Nena is probably best known throughout the world for her 1983 hit “99 Luftballons,” or, more precisely, the English-language version “99 Red Balloons.” This song remains her only international hit, but her music is well known in the German-speaking world. She is considered one of the original singers of the mainstream branch of the “Neue Deutsche Well” (German New Wave) that made German-language music popular in the ‘80s. Her original band broke up in 1987 but she continued making solo albums throughout the ‘90s, including several for children. In 2002 she made a comeback with a release of new arrangements of some of her earlier hits including a new recording of “99 Luftballons”. She has continued to release singles and albums since then and has been on tour several times as well. Along with her singing career, she appears as a coach on the reality TV show “The Voice of Germany”.

Want to know more about Nena? Visit her webpage at Nena.

Teaching Video

Modal verbs are a special group of verbs that express particular ideas such as necessity or possibility toward a second verb in a sentence. For example, a couple of common modal verbs in English are “can” and “may”. When we use these in conjunction with the verb “go,” we can express different moods towards the idea of “to go.” The question “May I go?” asks about permission to go while the question “Can I go?” asks about ability to go.

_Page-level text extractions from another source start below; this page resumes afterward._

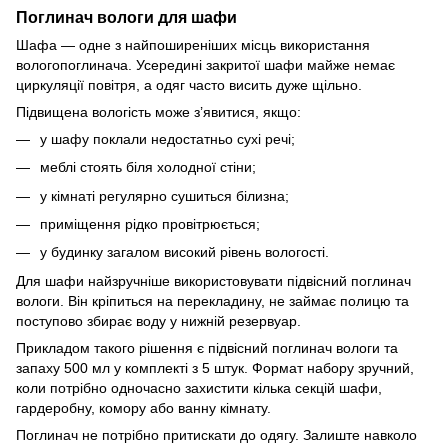
Поглинач вологи для шафи
Шафа — одне з найпоширеніших місць використання
вологопоглинача. Усередині закритої шафи майже немає
циркуляції повітря, а одяг часто висить дуже щільно.
Підвищена вологість може з’явитися, якщо:
у шафу поклали недостатньо сухі речі;
меблі стоять біля холодної стіни;
у кімнаті регулярно сушиться білизна;
приміщення рідко провітрюється;
у будинку загалом високий рівень вологості.
Для шафи найзручніше використовувати підвісний поглинач
вологи. Він кріпиться на перекладину, не займає полицю та
поступово збирає воду у нижній резервуар.
Прикладом такого рішення є
підвісний поглинач вологи та
запаху 500 мл у комплекті з 5 штук
. Формат набору зручний,
коли потрібно одночасно захистити кілька секцій шафи,
гардеробну, комору або ванну кімнату.
Поглинач не потрібно притискати до одягу. Залиште навколо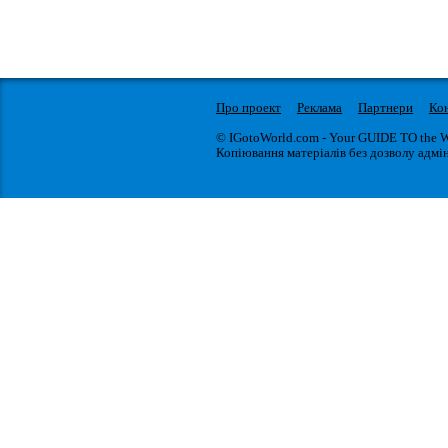
Про проект
Реклама
Партнери
Ко
© IGotoWorld.com - Your GUIDE TO the 
Копіювання матеріалів без дозволу адмін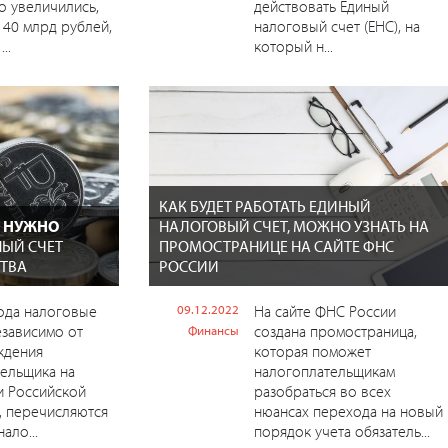
о увеличились,
действовать Единый
140 млрд рублей,
налоговый счет (ЕНС), на
..
который н...
КАК БУДЕТ РАБОТАТЬ ЕДИНЫЙ
 НУЖНО
НАЛОГОВЫЙ СЧЕТ, МОЖНО УЗНАТЬ НА
ЫЙ СЧЕТ
ПРОМОСТРАНИЦЕ НА САЙТЕ ФНС
ТВА
РОССИИ
ода налоговые
09.12.2022
На сайте ФНС России
езависимо от
создана промостраница,
Финансы
ждения
которая поможет
ельщика на
налогоплательщикам
и Российской
разобраться во всех
, перечисляются
нюансах перехода на новый
ало...
порядок учета обязатель...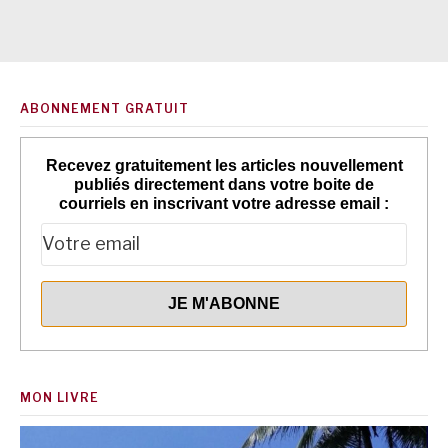
ABONNEMENT GRATUIT
Recevez gratuitement les articles nouvellement
publiés directement dans votre boite de
courriels en inscrivant votre adresse email :
MON LIVRE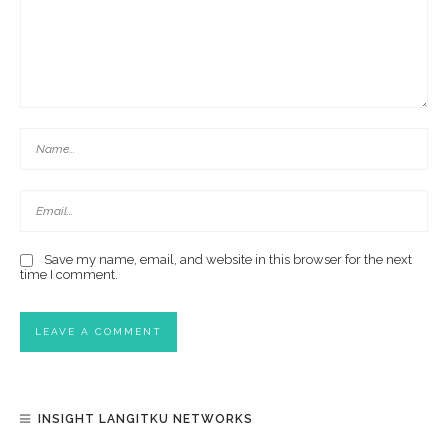
Save my name, email, and website in this browser for the next
time I comment.
INSIGHT LANGITKU NETWORKS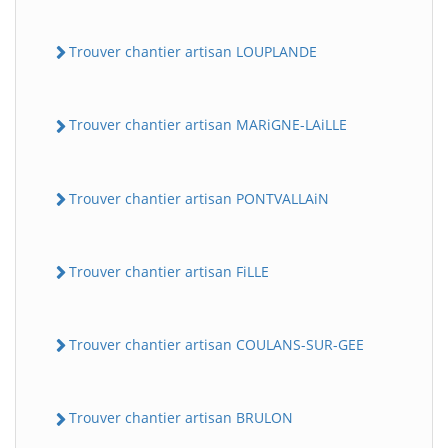
Trouver chantier artisan LOUPLANDE
Trouver chantier artisan MARiGNE-LAiLLE
Trouver chantier artisan PONTVALLAiN
Trouver chantier artisan FiLLE
Trouver chantier artisan COULANS-SUR-GEE
Trouver chantier artisan BRULON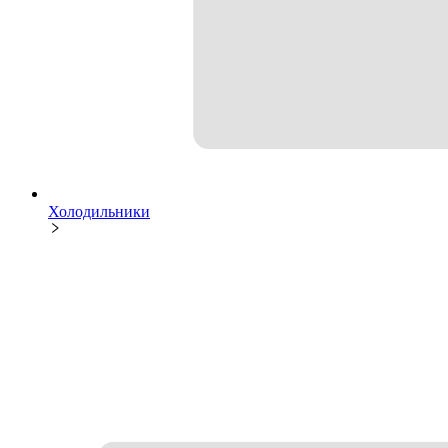
Холодильники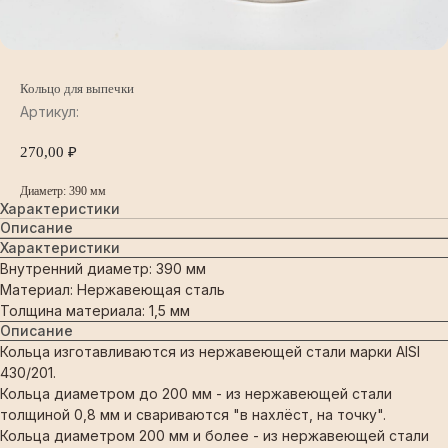
Кольцо для выпечки
Артикул:
270,00
₽
Диаметр: 390 мм
Характеристики
Описание
Характеристики
Внутренний диаметр: 390 мм
Материал: Нержавеющая сталь
Толщина материала: 1,5 мм
Описание
Кольца изготавливаются из нержавеющей стали марки AISI
430/201.
Кольца диаметром до 200 мм - из нержавеющей стали
толщиной 0,8 мм и свариваются "в нахлёст, на точку".
Кольца диаметром 200 мм и более - из нержавеющей стали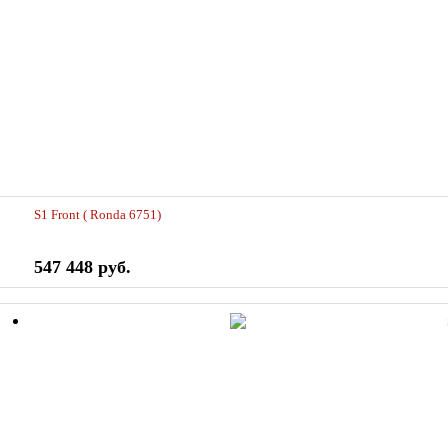
S1 Front ( Ronda 6751)
547 448 руб.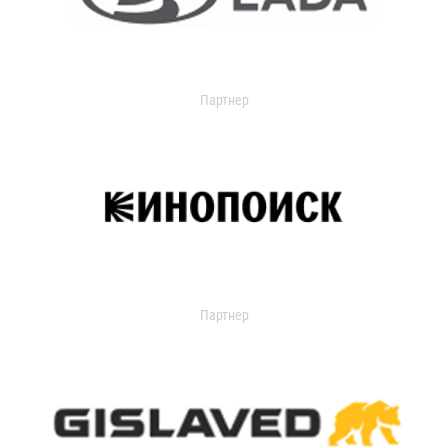
Партнер
Партнер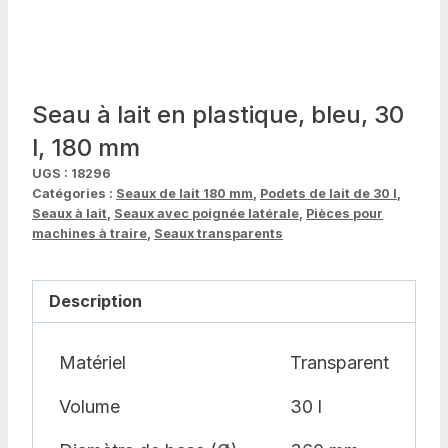
Seau à lait en plastique, bleu, 30
l, 180 mm
UGS :
18296
Catégories :
Seaux de lait 180 mm
,
Podets de lait de 30 l
,
Seaux à lait
,
Seaux avec poignée latérale
,
Pièces pour
machines à traire
,
Seaux transparents
Description
Matériel
Transparent
Volume
30 l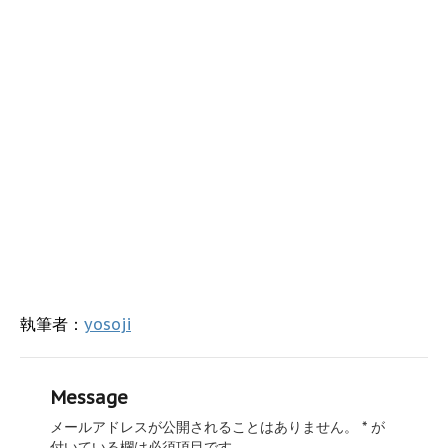
執筆者：
yosoji
Message
メールアドレスが公開されることはありません。
*
が
付いている欄は必須項目です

This occurs in German as well, and throughout her song “Willst du mit mir geh’n?”, Nena uses several modal verbs. The word “Willst,” for example, expresses the idea of wanting to do something, so we can translate the title “Do you want to go with me?” We should focus on these modals verbs so we can understand the lyrics to her song.


Grammar Summary

For a quick overview of the video, see this Modals Grammar Summary

Online Practice

For the following exercises, we’ll be working with the words that we heard in the song.

Exercise 1

First, let’s make sure that we know what the modal verbs mean. In this exercise, you are given the ich form of each modal. Use what you just learned to find the infinitive and type it in the second column (Infinitiv), then type in the English equivalent of the idea each one expresses in the Mood column. If you’re not sure how to type in the special characters, go here for a handy reference.

To help you with this, we’ve given you the English meanings of the modal verbs. Make sure you include the “to” for each English equivalent.


to be allowed to, to be able to, to have to, to want to, should

Here is an alternate vocab worksheet that your instructor might assign for you: Alternate Worksheet.  The worksheet covers the same verbs as the exercises above.

Exercise 2

Now that we know what these verbs mean, let’s practice what we’ve just learned about the modals.

You will be presented with sentences containing modals. Select the proper subject pronoun (du, ihr, or er) that each sentence should start with. Again, pay close attention to the ending of the verb to see which pronoun is the right one.

Exercise 3

You will be presented with three choices and you will need to select the one that is conjugated appropriately for the given subject. This will have a mixture of the same three subjects du, er, and ihr.

Classroom Exercise

Print out the Partneraktivität worksheet and complete the first part of it on your own before coming to class. Check with your instructor for the due date. You will work on the rest of it with a partner in class.

Follow-up Exercise

Now that you have worked with conjugation and know the meanings of the words that appear in the song, let’s see how well you understand the lyrics. If your instructor assigns it, print out the Folgeübungen worksheet and view the video again as you complete the exercises. Bring the worksheet to class for review and discussion.